Marilyn Agrelo is taking us back to “Sunny Days” spent with Elmo, Bert, and Big Bird. The “Mad Hot Ballroom” director’s latest offering, “Street Gang: How We Got to Sesame Street,” pays loving tribute to the groundbreaking show and its enduring legacy.
“This was an experiment. No one had ever seen anything like it,” says “Sesame Street” creator Joan Ganz Cooney in a new trailer for the doc. Children were watching a great deal of television, and Cooney saw an opportunity for the medium to help educate them. The minds behind “Sesame Street” believed that “television could be socially valuable.”
Artists, writers, and educators wanted to “capture the family aura,” but they also viewed “Sesame Street” as a political show. The series supported the civil rights movement and emphasized the importance of equality.
“It felt like the type of story that would seem to be about one thing on the surface — that is, how this TV show was made — but would actually be about something much deeper and surprising,” Agrelo told us. “In fact, the more and more I read about the origins of ‘Sesame Street,’ the more I was blown away by what a cultural revolution it was. How political it was. How groundbreaking. The fact that this was unleashed on the world in the form of a preschool program was amazing and irresistible to me.”

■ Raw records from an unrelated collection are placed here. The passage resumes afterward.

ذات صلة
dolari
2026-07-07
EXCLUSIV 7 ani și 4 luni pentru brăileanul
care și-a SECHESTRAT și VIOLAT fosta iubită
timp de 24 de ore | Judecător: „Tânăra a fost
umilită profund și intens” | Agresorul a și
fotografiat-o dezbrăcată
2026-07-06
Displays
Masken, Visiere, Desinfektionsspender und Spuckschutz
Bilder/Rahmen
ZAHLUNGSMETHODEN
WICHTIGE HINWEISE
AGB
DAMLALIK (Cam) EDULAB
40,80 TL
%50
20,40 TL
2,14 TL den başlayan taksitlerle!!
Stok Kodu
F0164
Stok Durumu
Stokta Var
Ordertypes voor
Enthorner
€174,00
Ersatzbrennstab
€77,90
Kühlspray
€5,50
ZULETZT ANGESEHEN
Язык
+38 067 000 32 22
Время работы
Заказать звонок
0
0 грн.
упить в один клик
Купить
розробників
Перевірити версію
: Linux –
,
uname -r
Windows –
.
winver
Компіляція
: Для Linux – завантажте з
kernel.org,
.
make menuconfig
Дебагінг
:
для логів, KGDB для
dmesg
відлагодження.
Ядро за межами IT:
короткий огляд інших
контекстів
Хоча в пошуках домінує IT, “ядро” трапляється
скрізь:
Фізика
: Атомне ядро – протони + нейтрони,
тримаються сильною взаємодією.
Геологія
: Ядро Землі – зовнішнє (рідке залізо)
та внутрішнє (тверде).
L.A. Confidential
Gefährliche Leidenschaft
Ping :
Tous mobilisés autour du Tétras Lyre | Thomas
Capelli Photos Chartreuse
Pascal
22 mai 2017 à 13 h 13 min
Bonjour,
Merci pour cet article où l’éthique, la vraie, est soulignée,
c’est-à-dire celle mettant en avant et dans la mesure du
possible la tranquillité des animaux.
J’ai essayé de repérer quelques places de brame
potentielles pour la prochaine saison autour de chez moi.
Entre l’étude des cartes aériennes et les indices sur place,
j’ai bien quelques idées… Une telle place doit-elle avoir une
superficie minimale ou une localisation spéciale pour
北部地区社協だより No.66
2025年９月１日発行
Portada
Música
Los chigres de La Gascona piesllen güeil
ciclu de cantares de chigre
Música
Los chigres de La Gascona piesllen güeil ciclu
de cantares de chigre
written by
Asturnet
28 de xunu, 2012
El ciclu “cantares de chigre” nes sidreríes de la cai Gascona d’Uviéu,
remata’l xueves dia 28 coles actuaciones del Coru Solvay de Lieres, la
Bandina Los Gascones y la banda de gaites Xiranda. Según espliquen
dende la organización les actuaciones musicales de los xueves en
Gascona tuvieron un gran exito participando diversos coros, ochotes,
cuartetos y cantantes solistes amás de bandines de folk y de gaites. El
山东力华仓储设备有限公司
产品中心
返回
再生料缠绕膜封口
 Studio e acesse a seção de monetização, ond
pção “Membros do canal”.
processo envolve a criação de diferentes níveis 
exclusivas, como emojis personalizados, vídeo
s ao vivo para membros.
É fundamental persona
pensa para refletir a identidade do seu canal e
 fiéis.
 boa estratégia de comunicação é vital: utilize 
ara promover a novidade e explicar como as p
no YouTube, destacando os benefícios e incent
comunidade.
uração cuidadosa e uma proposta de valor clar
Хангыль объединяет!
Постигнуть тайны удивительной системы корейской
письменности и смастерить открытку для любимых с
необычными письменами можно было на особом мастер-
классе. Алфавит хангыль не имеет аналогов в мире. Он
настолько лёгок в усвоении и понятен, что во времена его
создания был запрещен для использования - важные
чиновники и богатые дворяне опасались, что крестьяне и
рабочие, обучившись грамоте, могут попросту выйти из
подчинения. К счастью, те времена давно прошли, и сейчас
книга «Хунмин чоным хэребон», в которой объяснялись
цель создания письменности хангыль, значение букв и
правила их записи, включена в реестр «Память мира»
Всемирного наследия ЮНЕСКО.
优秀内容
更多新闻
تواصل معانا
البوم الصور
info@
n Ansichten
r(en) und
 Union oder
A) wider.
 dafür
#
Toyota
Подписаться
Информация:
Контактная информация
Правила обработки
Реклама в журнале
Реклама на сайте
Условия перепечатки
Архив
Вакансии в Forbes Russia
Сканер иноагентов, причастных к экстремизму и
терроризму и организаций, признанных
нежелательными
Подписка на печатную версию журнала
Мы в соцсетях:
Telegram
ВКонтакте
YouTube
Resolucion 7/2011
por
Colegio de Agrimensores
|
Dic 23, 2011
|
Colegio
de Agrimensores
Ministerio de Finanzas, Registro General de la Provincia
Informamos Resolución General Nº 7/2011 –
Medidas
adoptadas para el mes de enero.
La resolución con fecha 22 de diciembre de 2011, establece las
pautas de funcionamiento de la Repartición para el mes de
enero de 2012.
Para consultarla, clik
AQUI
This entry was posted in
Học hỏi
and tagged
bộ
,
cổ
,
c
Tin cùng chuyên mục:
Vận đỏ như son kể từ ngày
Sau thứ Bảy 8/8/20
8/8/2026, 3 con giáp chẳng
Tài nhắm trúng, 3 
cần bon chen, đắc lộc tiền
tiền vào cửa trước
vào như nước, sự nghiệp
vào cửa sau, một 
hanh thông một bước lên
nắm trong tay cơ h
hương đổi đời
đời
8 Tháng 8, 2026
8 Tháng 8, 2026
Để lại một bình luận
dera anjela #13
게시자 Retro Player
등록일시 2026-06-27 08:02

Asked what she’d like people to think about after seeing the doc, the director said, “The civil rights movement and all the unrest, protests, and awakening that occurred in the late 1960s gave birth to ‘Sesame Street.’ Many of these same fights are being fought today. The story of the birth of ‘Sesame Street’ is incredibly relevant at this moment in time. And art can change our world just as powerfully today,” she emphasized.
“Street Gang: How We Got to Sesame Street” made its world premiere at this year’s edition of Sundance Film Festival. The film hits theaters April 23 and video-on-demand platforms May 7.